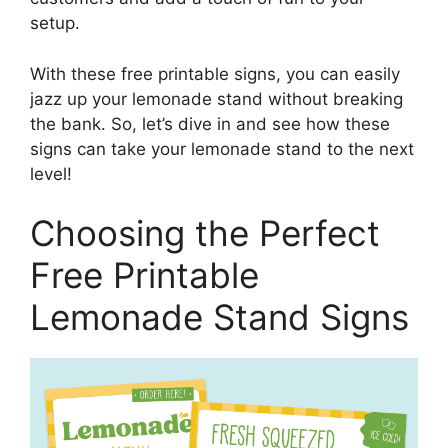
setup.
With these free printable signs, you can easily
jazz up your lemonade stand without breaking
the bank. So, let’s dive in and see how these
signs can take your lemonade stand to the next
level!
Choosing the Perfect
Free Printable
Lemonade Stand Signs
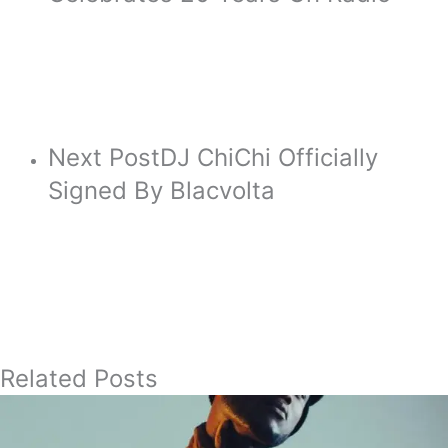
Next Post
DJ ChiChi Officially
Signed By Blacvolta
Related Posts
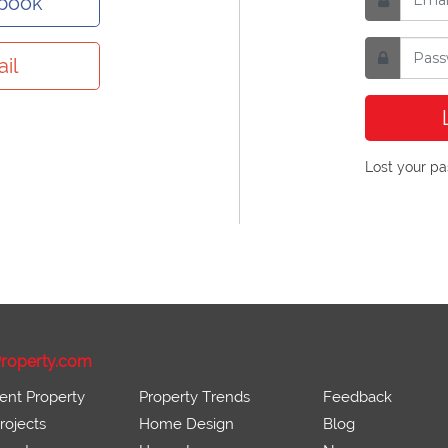
ebook
il
Lost your p
roperty.com
ent Property
Property Trends
Feedback
ojects
Home Design
Blog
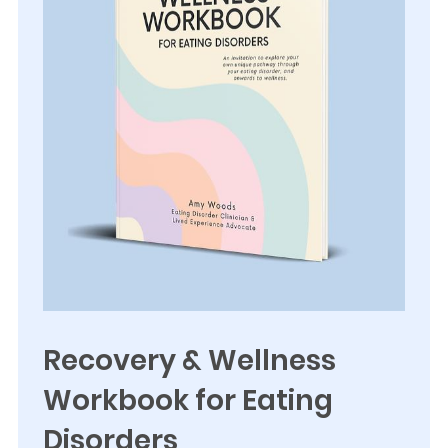
Recovery & Wellness
Workbook for Eating
Disorders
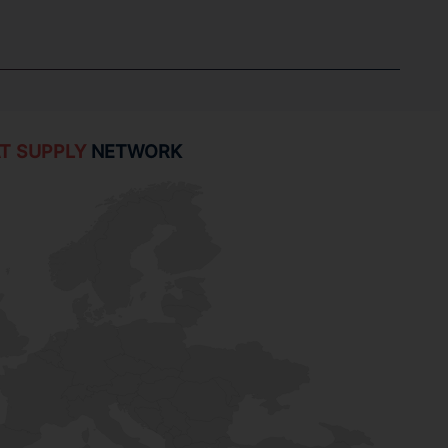
T SUPPLY
NETWORK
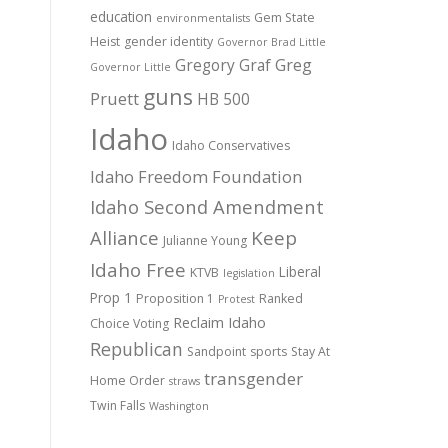
education
Gem State
environmentalists
Heist
gender identity
Governor Brad Little
Gregory Graf
Greg
Governor Little
guns
Pruett
HB 500
Idaho
Idaho Conservatives
Idaho Freedom Foundation
Idaho Second Amendment
Alliance
Keep
Julianne Young
Idaho Free
Liberal
KTVB
legislation
Prop 1
Proposition 1
Ranked
Protest
Reclaim Idaho
Choice Voting
Republican
Sandpoint
sports
Stay At
transgender
Home Order
straws
Twin Falls
Washington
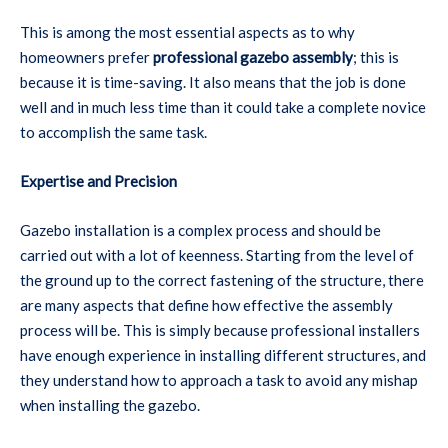
This is among the most essential aspects as to why
homeowners prefer
professional gazebo assembly
; this is
because it is time-saving. It also means that the job is done
well and in much less time than it could take a complete novice
to accomplish the same task.
Expertise and Precision
Gazebo installation is a complex process and should be
carried out with a lot of keenness. Starting from the level of
the ground up to the correct fastening of the structure, there
are many aspects that define how effective the assembly
process will be. This is simply because professional installers
have enough experience in installing different structures, and
they understand how to approach a task to avoid any mishap
when installing the gazebo.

◇ ◇ ◇ ◇

- [Exercise]
Each line of the data that has the string "take" should be returned.

- [Answer]
signs can take your lemonade stand to the next
well and in much less time than it could take a complete novice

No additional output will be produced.